Pelli chesi choodu, illu katti choodu is a Telugu saying (meaning, perform a marriage or build a house to know onerous responsibility) that every parent must have heard at least once in their lifetime. If we go by the present situation in regard to school admissions, one may well add - kotha admission chesi choodu to the saying.
Getting admission in a good school that has an affordable fee structure is like chasing a mirage. Try as much as you want, still you cannot escape shelling out huge sums as admission fee. This amount is non-refundable and it urrently ranges from `15,000 – `1,00,000.
The whole process takes at least a couple of months. Parents need to get the prospectus from at least five or six schools and what makes it even more difficult is that there are no standard regulations.
The admission procedure, rules, entrance exams, interviews and the type of questions differ from one school to another. Finally, the interactive session with the managements of schools is something that can be a harrowing experience.
Alok, a parent, asks, “Why should I answer questions? I know my responsibilities. Questions on family background are something I detest. I had to attend interviews and take my kid to different schools on different dates. I lost 10 working days.”
Apart from spending a huge sum at the time of new admission, the annual school fee, transport and others can cost between `25,000-60,000 annually in most schools. When it comes to international schools that offer International Baccalaureate (IB) and International General Certificate of Secondary Education (IGCSE) syllabus, then the annual fee can range anywhere between Rs 2,00,000 and Rs 4,00,000, depending on the school and its reputation.
Ramesh Patnaik, organising secretary of the Andhra Pradesh Save Education Committee (APSEC), says, “According to the 1/1994 AP Government Act, 50 percent of the fee collected has to be used for teachers’ emoluments, 15 per cent for teachers’ retirement benefits, another 15 per cent for day-to-day expenditure, 15 per cent for school’s development and five per cent is at the discretion of the management.
“This year, schools have increased their fee from 18 to 100 per cent. Last year an international school, located at Kondapur, was charging `74,000. This year it has increased the amount to Rs 1,32,000. Some school managements went to the Andhra Pradesh High Court and obtained a stay on the GO 91.

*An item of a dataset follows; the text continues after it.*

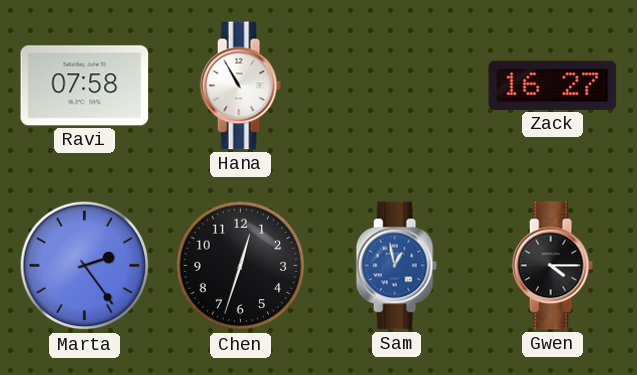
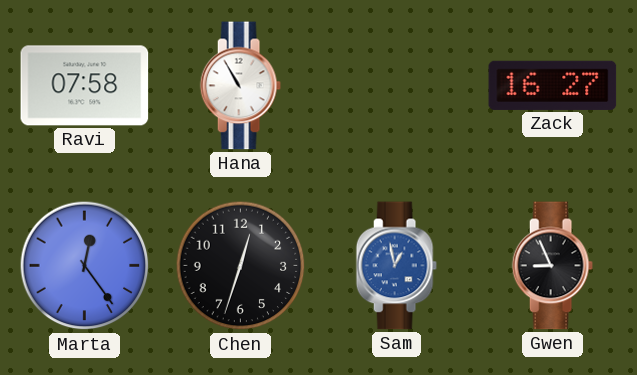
Marta: 2:24 -> 12:24
Gwen: 4:15 -> 8:56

As the government cannot intervene at the present juncture, the school managements are doing as they wish,” says Ravi Kumar, general secretary of the Hyderabad Schools Parents Association (HSPA).
B Parvesh, president of the Hyderabad Public School Ramanthapur Parents Association, says, “As per the 96-2006 GO-MS – school managements are allowed to collect Rs 1,500 as admission fee. HPS Ramanthapur and HPS Begumpet collect Rs 25,000 as admission fee and another Rs 5,000 as caution deposit.
The society is diverting the money to its corpus and the accrued yearly interest amounts to Rs 80 lakh per year.” He adds, “There is no explanation as to how the money is used. The society is sitting on Rs 12 crore.”
The money collected from admission fee is not shown as revenue. As per the Government Act 1994/1, 65 per cent of the fund is to be used for teachers’ salaries and welfare. The parents association has been fighting for transparency in the society’s work.
M Somi Reddy, DEO of Hyderabad, says, “As the GO has been challenged, school managements are going about their work without any thought. The department is keeping an eye on school managements.”